[Data extracted from a collection]
++++++++
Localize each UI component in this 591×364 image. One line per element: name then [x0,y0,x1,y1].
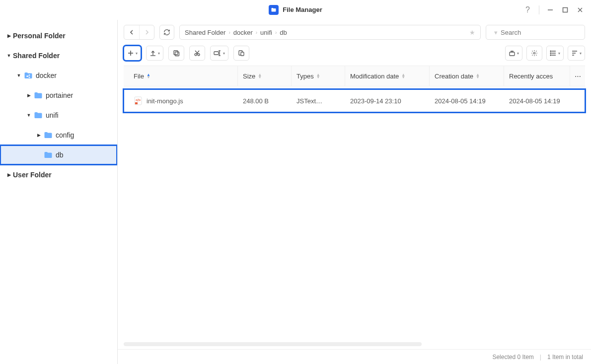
svg-rect-20 [214,52,219,55]
column-header-file[interactable]: File ▲▼ [124,66,238,86]
breadcrumb-item[interactable]: unifi [260,29,272,36]
sidebar-item-db[interactable]: db [0,145,117,165]
create-button[interactable]: ▾ [124,46,141,61]
sort-indicator: ▲▼ [147,73,150,78]
column-options-button[interactable]: ⋯ [570,66,585,86]
column-label: Modification date [350,73,399,80]
sidebar-item-label: config [56,131,74,139]
sort-indicator: ▲▼ [476,73,480,78]
table-header: File ▲▼ Size ▲▼ Types ▲▼ Modification da… [124,66,585,86]
upload-icon [149,50,156,57]
view-mode-button[interactable]: ▾ [546,46,564,61]
caret-down-icon: ▾ [517,51,519,56]
file-name: init-mongo.js [147,97,183,105]
svg-point-17 [198,54,200,56]
expand-icon[interactable] [5,172,13,177]
navigation-toolbar: Shared Folder › docker › unifi › db ★ ▾ [118,20,591,40]
file-type: JSText… [292,97,345,105]
sidebar-item-shared-folder[interactable]: Shared Folder [0,46,117,66]
favorite-button[interactable]: ★ [469,29,475,36]
expand-icon[interactable] [25,93,33,98]
table-row[interactable]: </> init-mongo.js 248.00 B JSText… 2023-… [124,89,585,112]
sidebar-item-unifi[interactable]: unifi [0,105,117,125]
svg-rect-26 [510,52,515,56]
sidebar-item-docker[interactable]: docker [0,66,117,85]
plus-icon [127,50,134,57]
caret-down-icon: ▾ [136,51,138,56]
svg-rect-25 [241,52,244,56]
copy-icon [173,50,180,57]
rename-icon [214,50,222,57]
sidebar-item-label: docker [36,72,57,79]
settings-button[interactable] [526,46,542,61]
breadcrumb-item[interactable]: db [280,29,287,36]
collapse-icon[interactable] [15,73,23,78]
breadcrumb-item[interactable]: docker [233,29,253,36]
briefcase-icon [509,50,516,57]
paste-button[interactable] [233,46,249,61]
sidebar-item-label: Shared Folder [13,52,60,60]
svg-rect-39 [135,102,138,104]
column-label: File [134,73,144,80]
svg-rect-15 [175,52,179,56]
horizontal-scrollbar[interactable] [124,342,422,346]
column-header-modification[interactable]: Modification date ▲▼ [345,66,430,86]
collapse-icon[interactable] [5,53,13,58]
svg-text:</>: </> [136,98,141,102]
sidebar-item-user-folder[interactable]: User Folder [0,165,117,185]
caret-down-icon: ▾ [558,51,560,56]
folder-icon [34,91,43,99]
maximize-button[interactable] [558,3,572,17]
sort-indicator: ▲▼ [401,73,405,78]
expand-icon[interactable] [35,133,43,138]
sidebar-item-label: User Folder [13,171,52,179]
file-modification-date: 2023-09-14 23:10 [345,97,430,105]
column-header-size[interactable]: Size ▲▼ [238,66,292,86]
status-bar: Selected 0 Item | 1 Item in total [118,349,591,364]
sidebar-item-config[interactable]: config [0,125,117,145]
file-table: File ▲▼ Size ▲▼ Types ▲▼ Modification da… [118,66,591,342]
collapse-icon[interactable] [25,113,33,118]
svg-point-16 [195,54,197,56]
caret-down-icon: ▾ [158,51,160,56]
expand-icon[interactable] [5,33,13,38]
search-input[interactable] [501,29,584,36]
search-dropdown-icon[interactable]: ▾ [494,29,498,36]
help-button[interactable]: ? [520,5,535,14]
minimize-button[interactable] [543,3,557,17]
folder-icon [44,131,53,139]
titlebar-divider [539,5,539,14]
file-recent-access: 2024-08-05 14:19 [504,97,585,105]
sort-icon [571,50,578,57]
breadcrumb-item[interactable]: Shared Folder [185,29,225,36]
search-box[interactable]: ▾ [486,25,585,40]
sidebar-item-personal-folder[interactable]: Personal Folder [0,26,117,46]
sidebar: Personal Folder Shared Folder docker por… [0,20,118,364]
sort-indicator: ▲▼ [258,73,262,78]
forward-button[interactable] [139,25,154,39]
column-header-recent[interactable]: Recently acces [504,66,570,86]
svg-point-5 [29,74,30,75]
column-header-creation[interactable]: Creation date ▲▼ [430,66,504,86]
sidebar-item-label: portainer [46,91,73,99]
list-icon [550,50,557,57]
upload-button[interactable]: ▾ [146,46,163,61]
archive-button[interactable]: ▾ [505,46,522,61]
refresh-button[interactable] [159,25,174,40]
cut-button[interactable] [189,46,205,61]
close-button[interactable] [573,3,587,17]
breadcrumb[interactable]: Shared Folder › docker › unifi › db ★ [179,25,481,40]
back-button[interactable] [124,25,139,39]
column-header-types[interactable]: Types ▲▼ [292,66,345,86]
sidebar-item-portainer[interactable]: portainer [0,85,117,105]
action-toolbar: ▾ ▾ ▾ ▾ [118,40,591,66]
svg-point-32 [550,53,551,54]
column-label: Size [243,73,255,80]
folder-icon [34,111,43,119]
rename-button[interactable]: ▾ [210,46,228,61]
sort-button[interactable]: ▾ [568,46,585,61]
svg-rect-14 [174,51,178,55]
copy-button[interactable] [168,46,184,61]
nav-back-forward [124,25,154,40]
window-title: File Manager [283,6,322,13]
++++++++
• _PROBLEM TO WORK ON_
Retype every entry above exactly and, please, skip the pictures.

• _EXPECTED ANSWER_
Localize each UI component in this 591×364 image. One line per element: name then [x0,y0,x1,y1].
svg-rect-20 [214,52,219,55]
column-header-file[interactable]: File ▲▼ [124,66,238,86]
breadcrumb-item[interactable]: unifi [260,29,272,36]
sidebar-item-db[interactable]: db [0,145,117,165]
create-button[interactable]: ▾ [124,46,141,61]
sort-indicator: ▲▼ [147,73,150,78]
column-options-button[interactable]: ⋯ [570,66,585,86]
column-label: Modification date [350,73,399,80]
sidebar-item-label: config [56,131,74,139]
sort-indicator: ▲▼ [476,73,480,78]
table-header: File ▲▼ Size ▲▼ Types ▲▼ Modification da… [124,66,585,86]
upload-icon [149,50,156,57]
view-mode-button[interactable]: ▾ [546,46,564,61]
caret-down-icon: ▾ [517,51,519,56]
file-name: init-mongo.js [147,97,183,105]
svg-point-17 [198,54,200,56]
expand-icon[interactable] [5,172,13,177]
navigation-toolbar: Shared Folder › docker › unifi › db ★ ▾ [118,20,591,40]
file-type: JSText… [292,97,345,105]
sidebar-item-shared-folder[interactable]: Shared Folder [0,46,117,66]
favorite-button[interactable]: ★ [469,29,475,36]
expand-icon[interactable] [25,93,33,98]
table-row[interactable]: </> init-mongo.js 248.00 B JSText… 2023-… [124,89,585,112]
sidebar-item-unifi[interactable]: unifi [0,105,117,125]
svg-rect-26 [510,52,515,56]
sidebar-item-docker[interactable]: docker [0,66,117,85]
plus-icon [127,50,134,57]
caret-down-icon: ▾ [136,51,138,56]
svg-rect-25 [241,52,244,56]
copy-icon [173,50,180,57]
rename-icon [214,50,222,57]
sidebar-item-label: docker [36,72,57,79]
settings-button[interactable] [526,46,542,61]
breadcrumb-item[interactable]: db [280,29,287,36]
collapse-icon[interactable] [15,73,23,78]
breadcrumb-item[interactable]: docker [233,29,253,36]
briefcase-icon [509,50,516,57]
paste-button[interactable] [233,46,249,61]
sidebar-item-label: Shared Folder [13,52,60,60]
svg-rect-39 [135,102,138,104]
column-label: File [134,73,144,80]
svg-rect-15 [175,52,179,56]
horizontal-scrollbar[interactable] [124,342,422,346]
column-header-modification[interactable]: Modification date ▲▼ [345,66,430,86]
collapse-icon[interactable] [5,53,13,58]
svg-text:</>: </> [136,98,141,102]
sidebar-item-user-folder[interactable]: User Folder [0,165,117,185]
caret-down-icon: ▾ [558,51,560,56]
folder-icon [34,91,43,99]
maximize-button[interactable] [558,3,572,17]
sort-indicator: ▲▼ [401,73,405,78]
expand-icon[interactable] [35,133,43,138]
sidebar-item-label: User Folder [13,171,52,179]
file-modification-date: 2023-09-14 23:10 [345,97,430,105]
column-header-size[interactable]: Size ▲▼ [238,66,292,86]
status-bar: Selected 0 Item | 1 Item in total [118,349,591,364]
sidebar-item-config[interactable]: config [0,125,117,145]
file-table: File ▲▼ Size ▲▼ Types ▲▼ Modification da… [118,66,591,342]
collapse-icon[interactable] [25,113,33,118]
svg-point-16 [195,54,197,56]
caret-down-icon: ▾ [158,51,160,56]
expand-icon[interactable] [5,33,13,38]
search-input[interactable] [501,29,584,36]
search-dropdown-icon[interactable]: ▾ [494,29,498,36]
help-button[interactable]: ? [520,5,535,14]
minimize-button[interactable] [543,3,557,17]
folder-icon [44,131,53,139]
titlebar-divider [539,5,539,14]
file-recent-access: 2024-08-05 14:19 [504,97,585,105]
sort-icon [571,50,578,57]
breadcrumb-item[interactable]: Shared Folder [185,29,225,36]
search-box[interactable]: ▾ [486,25,585,40]
sidebar-item-personal-folder[interactable]: Personal Folder [0,26,117,46]
sidebar: Personal Folder Shared Folder docker por… [0,20,118,364]
sort-indicator: ▲▼ [258,73,262,78]
forward-button[interactable] [139,25,154,39]
column-header-recent[interactable]: Recently acces [504,66,570,86]
svg-point-5 [29,74,30,75]
column-header-creation[interactable]: Creation date ▲▼ [430,66,504,86]
sidebar-item-label: portainer [46,91,73,99]
list-icon [550,50,557,57]
upload-button[interactable]: ▾ [146,46,163,61]
archive-button[interactable]: ▾ [505,46,522,61]
refresh-button[interactable] [159,25,174,40]
cut-button[interactable] [189,46,205,61]
close-button[interactable] [573,3,587,17]
breadcrumb[interactable]: Shared Folder › docker › unifi › db ★ [179,25,481,40]
back-button[interactable] [124,25,139,39]
column-header-types[interactable]: Types ▲▼ [292,66,345,86]
sidebar-item-portainer[interactable]: portainer [0,85,117,105]
action-toolbar: ▾ ▾ ▾ ▾ [118,40,591,66]
svg-point-32 [550,53,551,54]
column-label: Size [243,73,255,80]
folder-icon [34,111,43,119]
rename-button[interactable]: ▾ [210,46,228,61]
sort-button[interactable]: ▾ [568,46,585,61]
svg-rect-14 [174,51,178,55]
copy-button[interactable] [168,46,184,61]
nav-back-forward [124,25,154,40]
window-title: File Manager [283,6,322,13]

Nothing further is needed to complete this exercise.